The user context for me having an iPad would be more akin to my laptop than my iPhone. It would be about creating longer emails rather than managing my email box, creating documents, presentations and editing spreadsheets. Whilst iLife applications are good, I tend to do a lot of work in Microsoft Office so that my work can be shared freely with my Windows-based colleagues, clients and peers. This could change as Microsoft moves its productivity suite to the cloud.
I also use a number of non-mobile optimised web services as part of my digital media consumption such as FastLadder.com – my RSS reader. It isn’t only me, when I think about the designers that I know there isn’t many of their tools available on the iPad either. This is probably one of the first times that Apple has launched a product that hasn’t been adopted uniformly at an early stage by its stalwart of customers in the creative sectors.
Give me a MacBook Pro to do the number crunching required by Adobe Photoshop, or debugging on BBEdit any day.

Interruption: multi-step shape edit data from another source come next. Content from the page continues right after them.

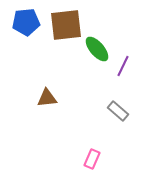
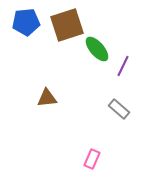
brown square: moved 1 px right; rotated 12 degrees counterclockwise
gray rectangle: moved 1 px right, 2 px up
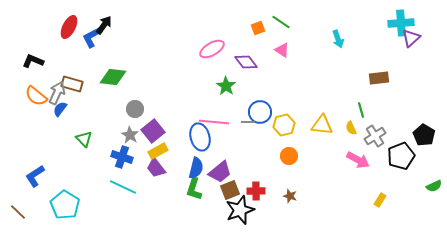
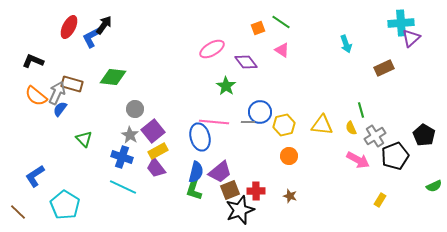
cyan arrow at (338, 39): moved 8 px right, 5 px down
brown rectangle at (379, 78): moved 5 px right, 10 px up; rotated 18 degrees counterclockwise
black pentagon at (401, 156): moved 6 px left
blue semicircle at (196, 168): moved 4 px down
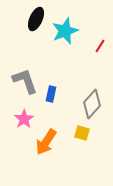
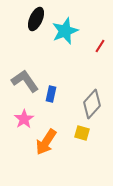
gray L-shape: rotated 16 degrees counterclockwise
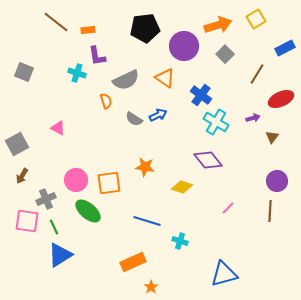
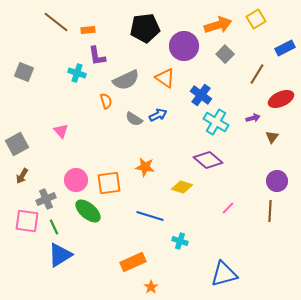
pink triangle at (58, 128): moved 3 px right, 3 px down; rotated 21 degrees clockwise
purple diamond at (208, 160): rotated 12 degrees counterclockwise
blue line at (147, 221): moved 3 px right, 5 px up
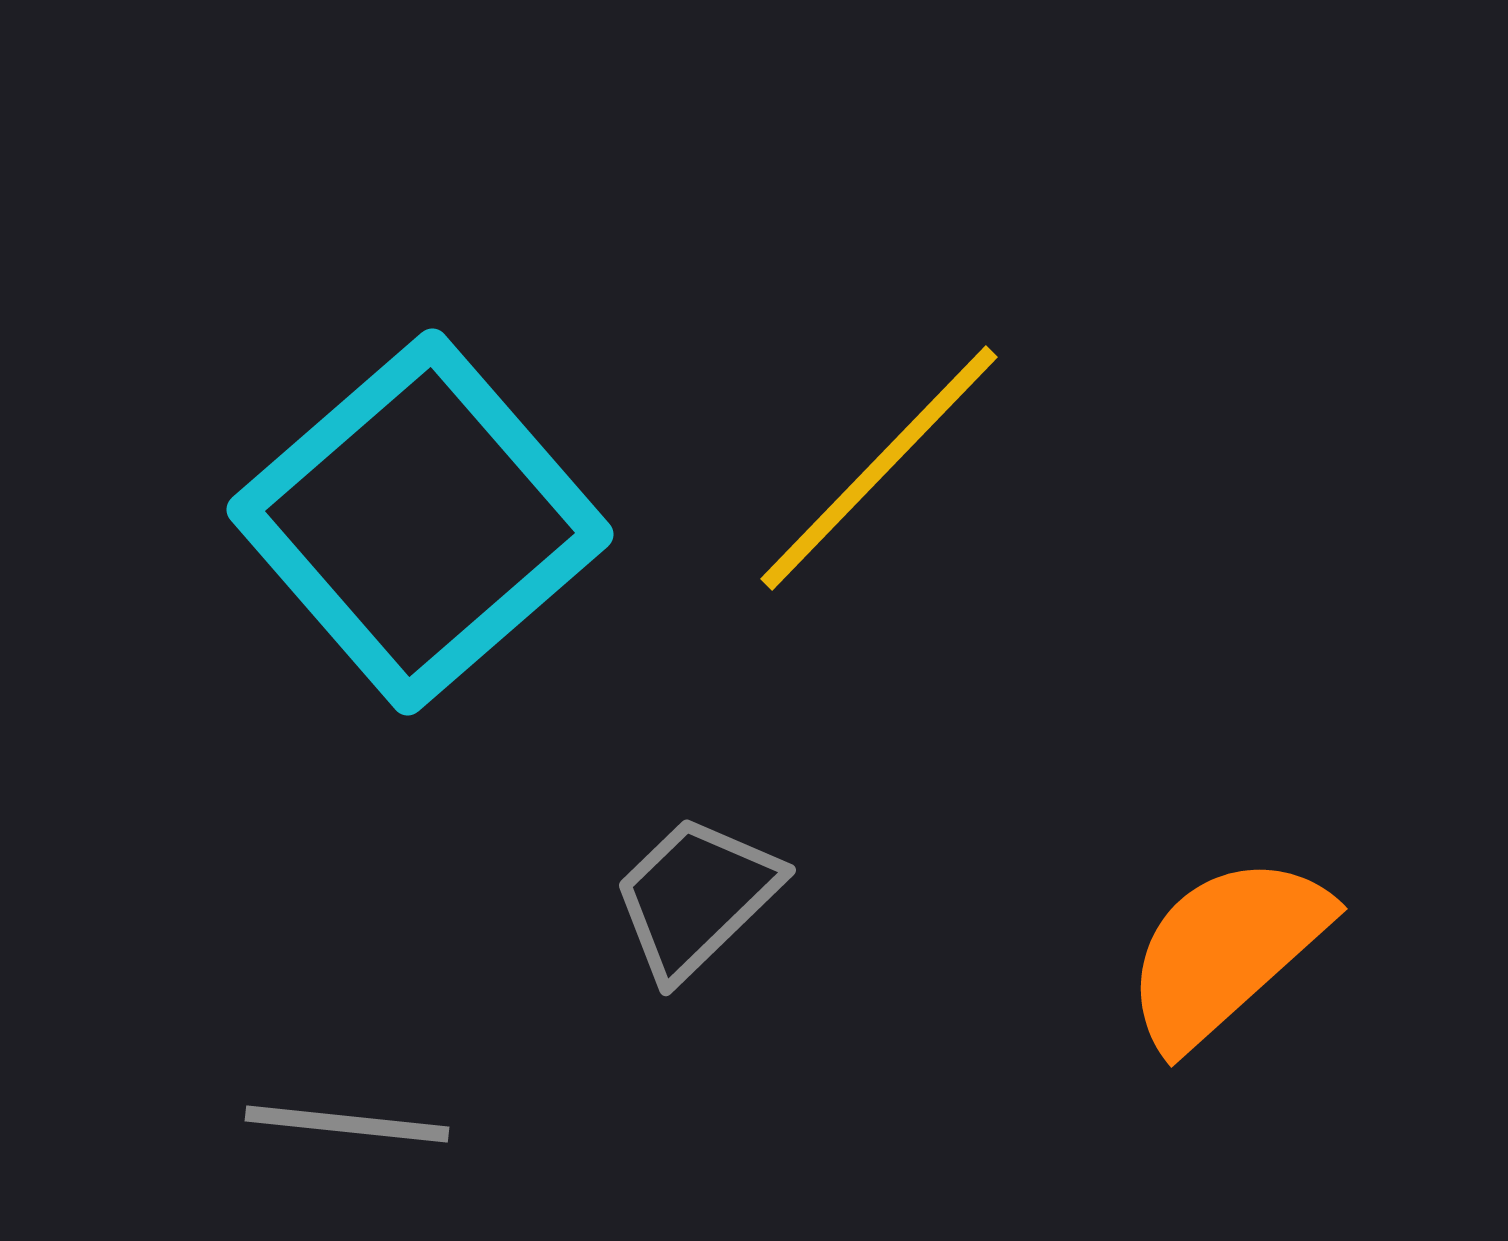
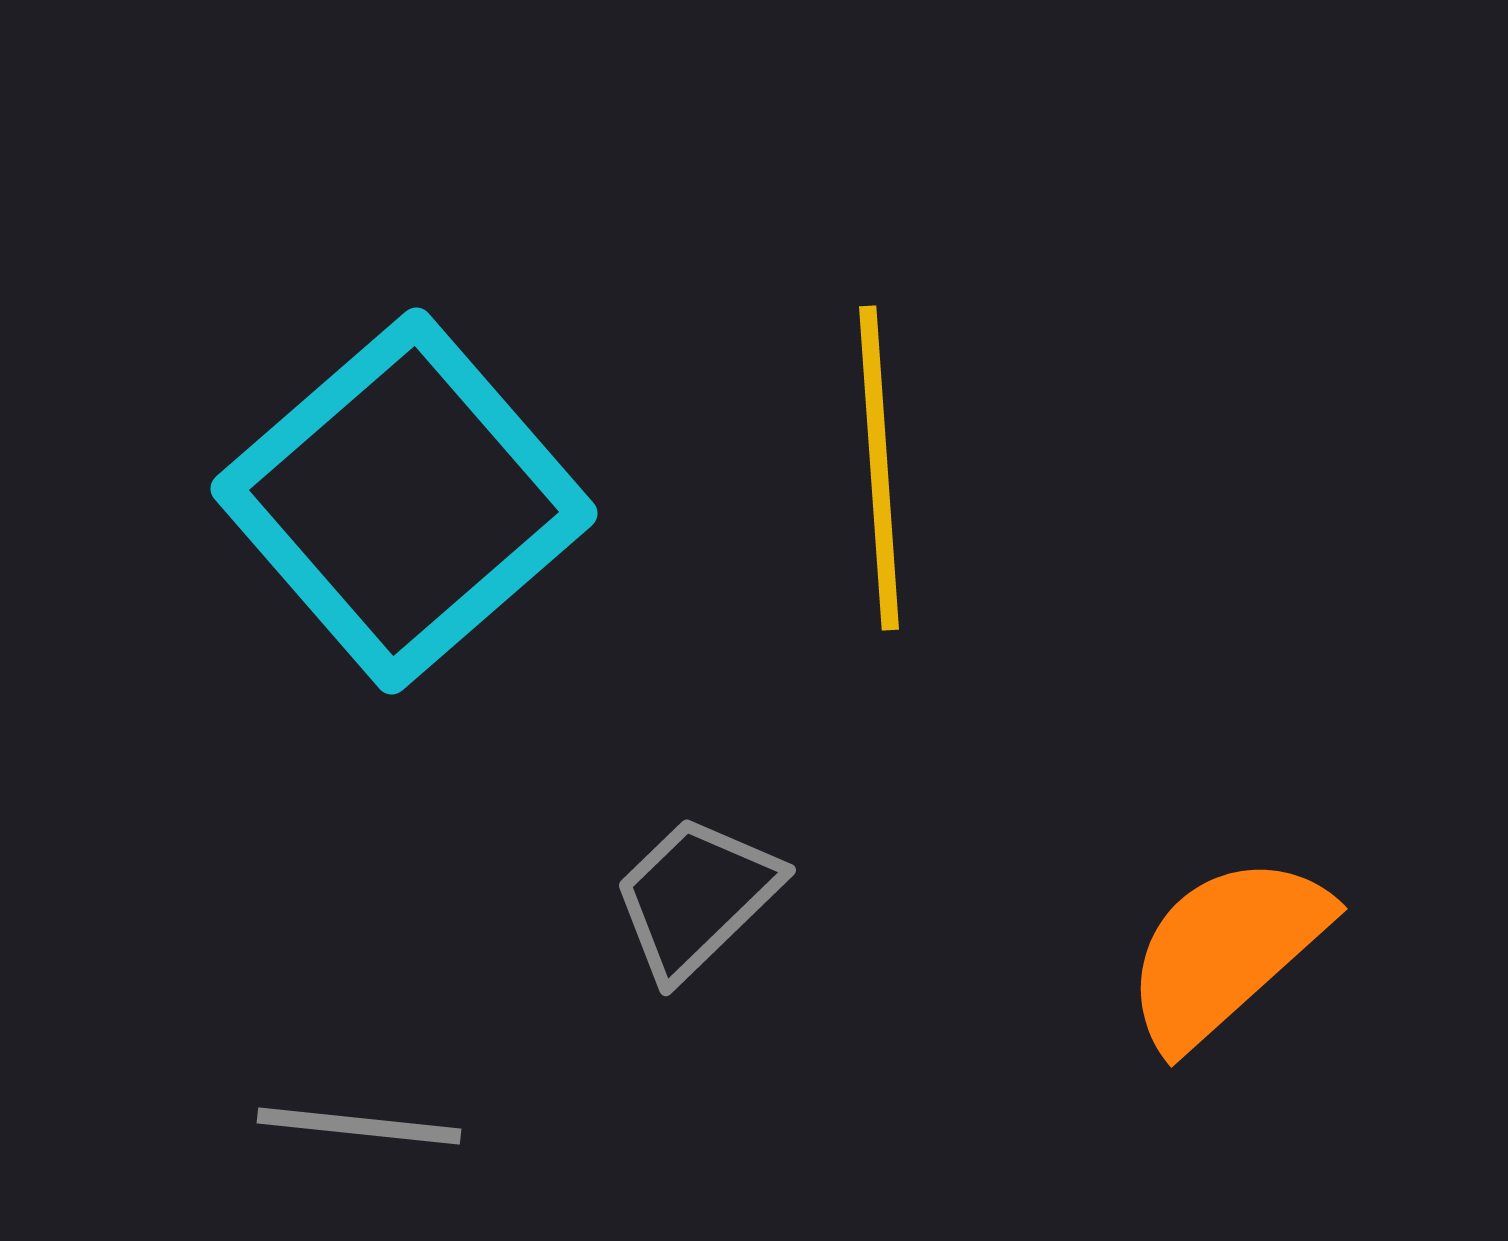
yellow line: rotated 48 degrees counterclockwise
cyan square: moved 16 px left, 21 px up
gray line: moved 12 px right, 2 px down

Even though I use small laptops I actually use them most of the time attached to giant monitors so my screen area is much larger than the device size would indicate.
My own circumstances on using the iPad will probably change pretty soon, Omni Group is moving across a lot of their most powerful applications on to the iPad as they think that the touch interface will greatly improve the user experience. I use their applications when I am thinking about wire-frames and diagrams for client proposals and presentations.
The iPad is a satellite device, a smart Wacom-type graphics tablet, but if I had to choose between a laptop and an iPad (which many consumers are doing), for me it will be a laptop every time.
I can understand why consumers are choosing the iPad as a laptop substitute; its a nice looking device, provides access to Facebook and YouTube, email and eBay. In some aspects of its design philosophy the Apple iPad is a true descendant of the Apple II from the late 1970s, it has radically reduced the cost of providing a high quality computing experience without significantly compromising on product design. Like the Apple II it compromised on some aspects of ‘big computing’, but not in a way that would adversely affect the experience of many consumers. However for me, creating content is an important part of my device usage and there is nothing like being able to touch-type on a great keyboard. The virtual keyboard on an iPad isn’t there yet in terms of responsiveness and doesn’t provide the kind of haptic feedback that you get from the mechanical keyboard.
I could do without it, it isn’t like the iPhone which fulfilled an unmet need in providing me with an address book that worked without falling over when I uploaded my contacts (yes Nokia, I am looking at you) and played nicely with my Mac (ahem Blackberry, Android, Windows Mobile, Palm).